Final Flashcards
What is the decision rule used to decide whether or not to do a project based on NPV (Net Present Value?)
If the NPV is a positive number, the firm should go forward with the project
What is used as the discount rate when figuring out the Net Present Value (NPV) of a project?
Use the weighted average cost of capital (WACC), assuming that the project has similar risk characteristics to the existing businesses at the company.
What is the decision making criterion to decide whether or not to do a project based on an Internal Rate of Return (IRR) calculation?
If the IRR exceeds the hurdle rate, then the firm should go ahead with the project.
Assuming a proposed project has similar risk characteristics to the existing activities of a business, what typically is used as:
• the hurdle rate for making a go/no go decision based on an Internal Rate of Return (IRR) calculation
• the discount rate for making an NPV calculation?
The weighted average cost of capital (WACC)
What is the Net Present Value (NPV) of a project if you use the internal rate of return (IRR) as the discount rate?
By definition the IRR is the discount rate that sets the NPV of a project equal to zero.
What is the key consideration in deciding whether or not to include a particular cash flow in an NPV or IRR calculation?
The with/without criterion. You only factor in cash flows that will change if you do the project. So your baseline is what would cash flows be if you don’t do the project (without). Then you can see the cash flows that will come about if you do the project (with).
Give an example of a sunk cost.
The idea of a sunk cost is that it is an expense that has already been incurred and so should not be considered when decided whether or not to do a project. An example from the book would be a marketing study completed before deciding whether or not to add a product line. The expense of the study is gone, regardless of whether or not the product line is added. So, having done the study, a model of the cash flows from the new product line should not include the cost of the study. (Of course, the results of the study should influence projections for sales, etc.; it is just the cost of the study that should be excluded)
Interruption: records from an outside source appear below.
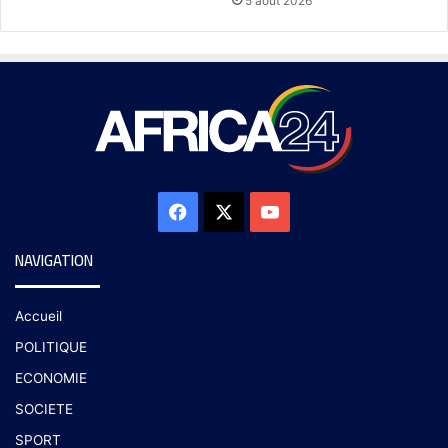
5 août 2026
NAVIGATION
Accueil
POLITIQUE
ECONOMIE
SOCIETE
SPORT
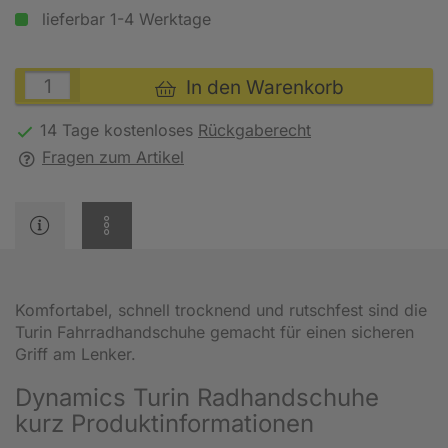
lieferbar 1-4 Werktage
In den Warenkorb
14 Tage kostenloses
Rückgaberecht
Fragen zum Artikel
Komfortabel, schnell trocknend und rutschfest sind die
Turin Fahrradhandschuhe gemacht für einen sicheren
Griff am Lenker.
Dynamics Turin Radhandschuhe
kurz Produktinformationen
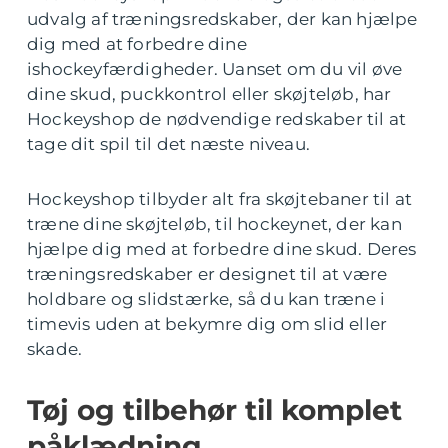
udvalg af træningsredskaber, der kan hjælpe
dig med at forbedre dine
ishockeyfærdigheder. Uanset om du vil øve
dine skud, puckkontrol eller skøjteløb, har
Hockeyshop de nødvendige redskaber til at
tage dit spil til det næste niveau.
Hockeyshop tilbyder alt fra skøjtebaner til at
træne dine skøjteløb, til hockeynet, der kan
hjælpe dig med at forbedre dine skud. Deres
træningsredskaber er designet til at være
holdbare og slidstærke, så du kan træne i
timevis uden at bekymre dig om slid eller
skade.
Tøj og tilbehør til komplet
påklædning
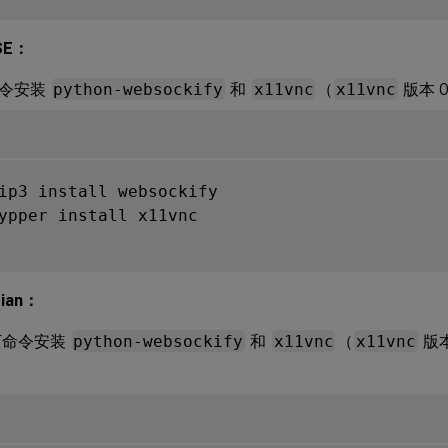
SE：
命令安装
python-websockify
和
x11vnc
（
x11vnc
版本 0
ip3 install websockify

ypper install x11vnc

ian：
下命令安装
python-websockify
和
x11vnc
（
x11vnc
版本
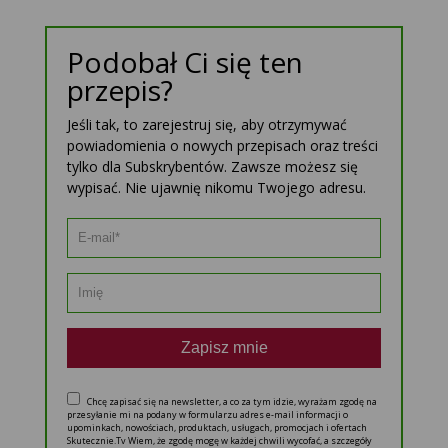
Podobał Ci się ten
przepis?
Jeśli tak, to zarejestruj się, aby otrzymywać
powiadomienia o nowych przepisach oraz treści
tylko dla Subskrybentów. Zawsze możesz się
wypisać. Nie ujawnię nikomu Twojego adresu.
Zapisz mnie
Chcę zapisać się na newsletter, a co za tym idzie, wyrażam zgodę na
przesyłanie mi na podany w formularzu adres e-mail informacji o
upominkach, nowościach, produktach, usługach, promocjach i ofertach
Skutecznie.Tv Wiem, że zgodę mogę w każdej chwili wycofać, a szczegóły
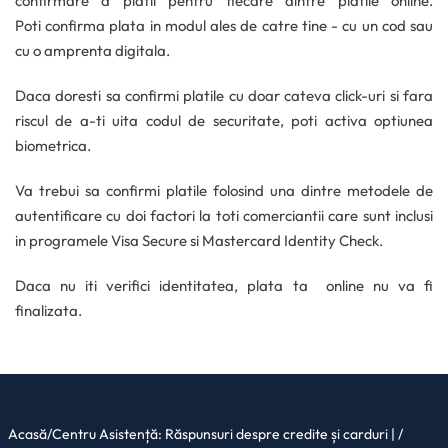
confirmare a platii pentru fiecare dintre platile online.
Poti confirma plata in modul ales de catre tine - cu un cod sau
cu o amprenta digitala.
Daca doresti sa confirmi platile cu doar cateva click-uri si fara
riscul de a-ti uita codul de securitate, poti activa optiunea
biometrica.
Va trebui sa confirmi platile folosind una dintre metodele de
autentificare cu doi factori la toti comerciantii care sunt inclusi
in programele Visa Secure si Mastercard Identity Check.
Daca nu iti verifici identitatea, plata ta online nu va fi
finalizata.
Acasă
/
Centru Asistență: Răspunsuri despre credite și carduri |
/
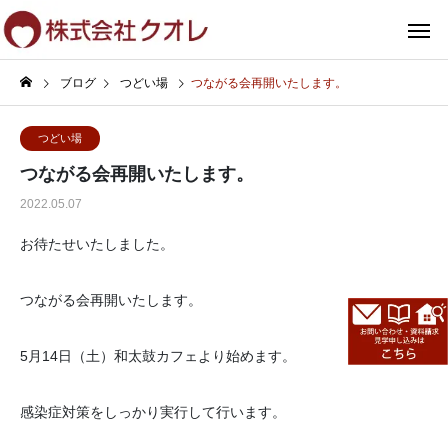
ブログ
つどい場
つながる会再開いたします。
つどい場
つながる会再開いたします。
2022.05.07
お待たせいたしました。
つながる会再開いたします。
5月14日（土）和太鼓カフェより始めます。
感染症対策をしっかり実行して行います。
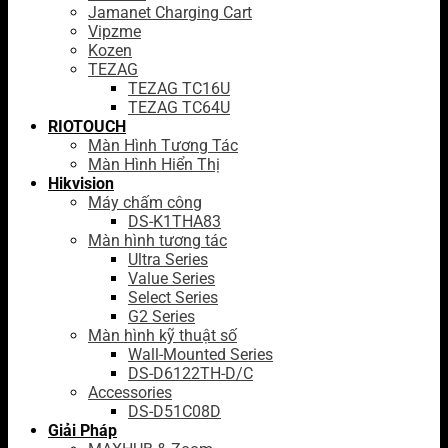
Jamanet Charging Cart
Vipzme
Kozen
TEZAG
TEZAG TC16U
TEZAG TC64U
RIOTOUCH
Màn Hình Tương Tác
Màn Hình Hiển Thị
Hikvision
Máy chấm công
DS-K1THA83
Màn hình tương tác
Ultra Series
Value Series
Select Series
G2 Series
Màn hình kỹ thuật số
Wall-Mounted Series
DS-D6122TH-D/C
Accessories
DS-D51C08D
Giải Pháp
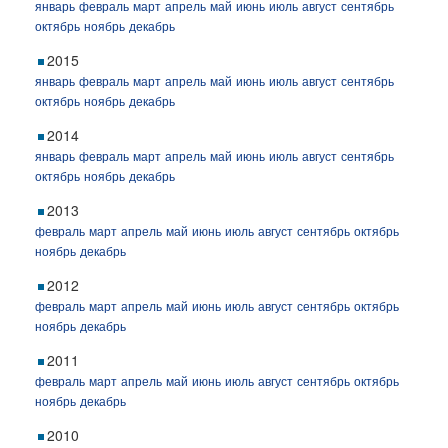
январь
февраль
март
апрель
май
июнь
июль
август
сентябрь
октябрь
ноябрь
декабрь
2015
январь
февраль
март
апрель
май
июнь
июль
август
сентябрь
октябрь
ноябрь
декабрь
2014
январь
февраль
март
апрель
май
июнь
июль
август
сентябрь
октябрь
ноябрь
декабрь
2013
февраль
март
апрель
май
июнь
июль
август
сентябрь
октябрь
ноябрь
декабрь
2012
февраль
март
апрель
май
июнь
июль
август
сентябрь
октябрь
ноябрь
декабрь
2011
февраль
март
апрель
май
июнь
июль
август
сентябрь
октябрь
ноябрь
декабрь
2010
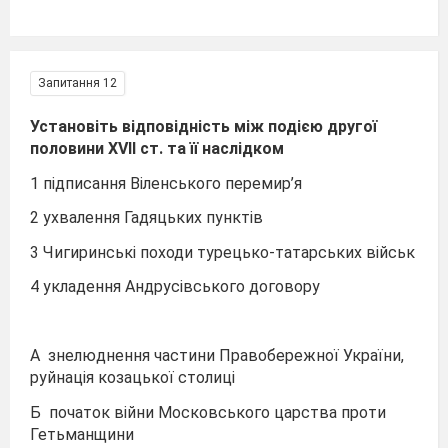
Запитання 12
Установіть відповідність між подією другої
половини ХVІІ ст. та її наслідком
1 підписання Віленського перемир’я
2 ухвалення Гадяцьких пунктів
3 Чигиринські походи турецько-татарських військ
4 укладення Андрусівського договору
А знелюднення частини Правобережної України,
руйнація козацької столиці
Б початок війни Московського царства проти
Гетьманщини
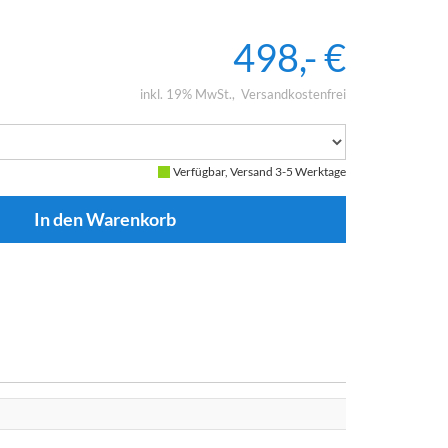
498,- €
inkl. 19% MwSt.
Versandkostenfrei
Verfügbar, Versand 3-5 Werktage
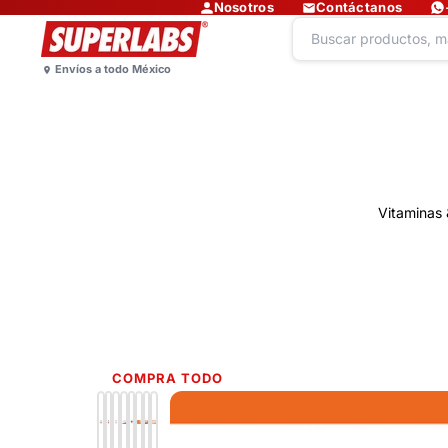
Nosotros
Contáctanos
Vitaminas 
COMPRA TODO
Lo más nuevo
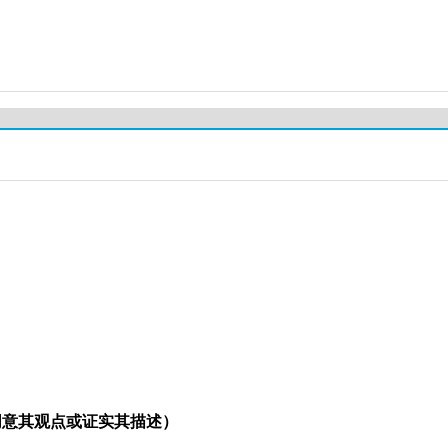
同意其观点或证实其描述）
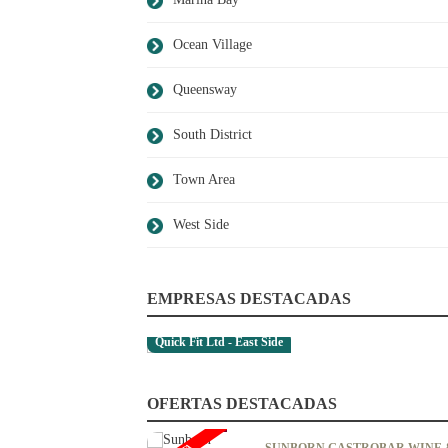
Ocean Village
Queensway
South District
Town Area
West Side
EMPRESAS DESTACADAS
Quick Fit Ltd - East Side
OFERTAS DESTACADAS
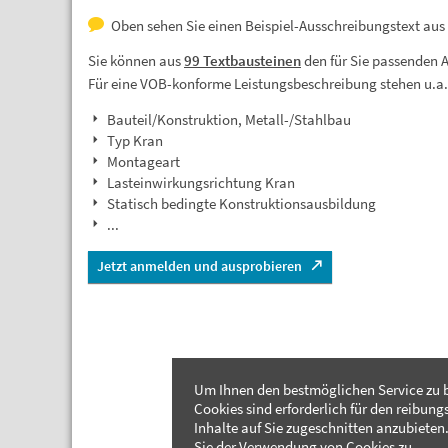
Oben sehen Sie einen Beispiel-Ausschreibungstext au
Sie können aus
99 Textbausteinen
den für Sie passenden 
Für eine VOB-konforme Leistungsbeschreibung stehen u.a
Bauteil/Konstruktion, Metall-/Stahlbau
Typ Kran
Montageart
Lasteinwirkungsrichtung Kran
Statisch bedingte Konstruktionsausbildung
...
Jetzt anmelden und ausprobieren
Um Ihnen den bestmöglichen Service zu b
Cookies sind erforderlich für den reibung
Inhalte auf Sie zugeschnitten anzubieten.
Sie der Verwendung von Cookies zu.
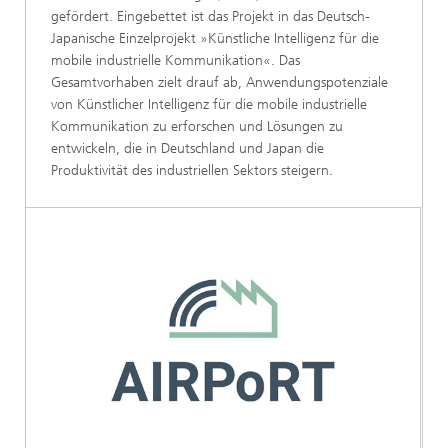
gefördert. Eingebettet ist das Projekt in das Deutsch-
Japanische Einzelprojekt »Künstliche Intelligenz für die
mobile industrielle Kommunikation«. Das
Gesamtvorhaben zielt drauf ab, Anwendungspotenziale
von Künstlicher Intelligenz für die mobile industrielle
Kommunikation zu erforschen und Lösungen zu
entwickeln, die in Deutschland und Japan die
Produktivität des industriellen Sektors steigern.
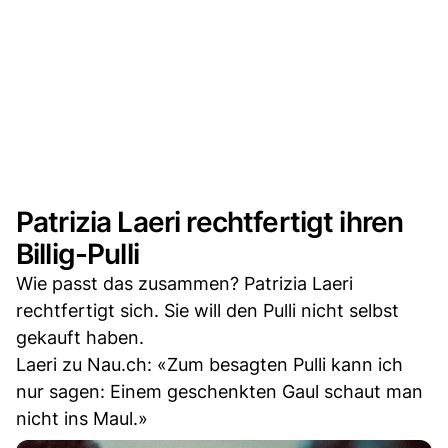
Patrizia Laeri rechtfertigt ihren
Billig-Pulli
Wie passt das zusammen? Patrizia Laeri
rechtfertigt sich. Sie will den Pulli nicht selbst
gekauft haben.
Laeri zu Nau.ch: «Zum besagten Pulli kann ich
nur sagen: Einem geschenkten Gaul schaut man
nicht ins Maul.»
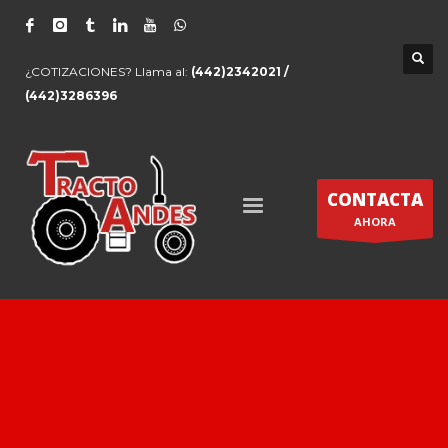
¿COTIZACIONES? Llama al:
(442)2342021 /
(442)3286396
CONTACTA
AHORA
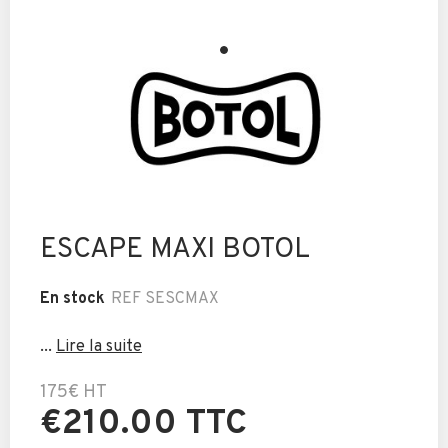
ESCAPE MAXI BOTOL
En stock
REF
SESCMAX
...
Lire la suite
175€
HT
€210.00 TTC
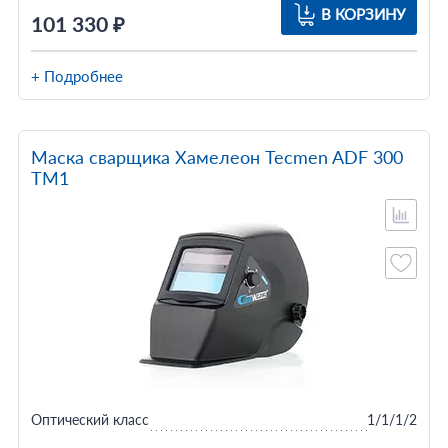
В КОРЗИНУ
101 330 ₽
+ Подробнее
Маска сварщика Хамелеон Tecmen ADF 300
TM1
Оптический класс
1/1/1/2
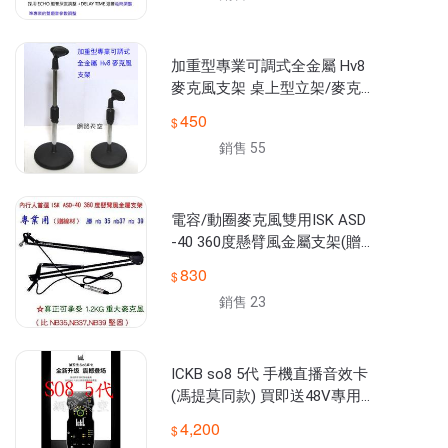
加重型專業可調式全金屬 Hv8
麥克風支架 桌上型立架/麥克
風架...經濟耐用+免費送"166種
450
音效補件"
銷售 55
電容/動圈麥克風雙用ISK ASD
-40 360度懸臂風金屬支架(贈
線材) ASD40勝nb37 nb39送16
830
6種音效
銷售 23
ICKB so8 5代 手機直播音效卡
(馮提莫同款) 買即送48V專用
線【ICKB】最多3平台同時帶
4,200
貨直播 網路天空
By convention, in this class, in calculating the weightings for the Weighted Average Cost of Capital, what figure is used to calculate:
• The value of Debt
• The value of Equity
1) The book value (i.e. what appears on the balance sheet) is used for debt
2) The market value (i.e. the publicly-traded share price x the number of shares outstanding) is used for equity.
What is the key modification that is made to the average interest rate that appears on the balance sheet when calculating the cost of debt in weighted average cost of capital (WACC
The average interest rate is multiplied by (1-tax rate) to accurately estimate the real after-tax cost of debt.
If a company has a tax rate of 30% and an average cost of debt on the balance sheet of 7%, what is the after-tax cost of debt?
4.9%
Calculated: 0.07 *(1-0.30) = 0.049
In making a weighted average cost of capital calculation, how is the cost of equity typically calculated?
By using the Capital Asset Pricing Model:
Re = Rf+ Beta(Rm –Rf)
Where:
Re = the return equity investors expect from the firm
Rf = the risk-free rate of return
Beta = The stock’s sensitivity to market fluctuations
Rm = the return equity investors expect from the market as a whole
If you are running a company to be as efficient in its use of assets as possible, would you like to see Days Sales in Inventory (DSI) rising or falling?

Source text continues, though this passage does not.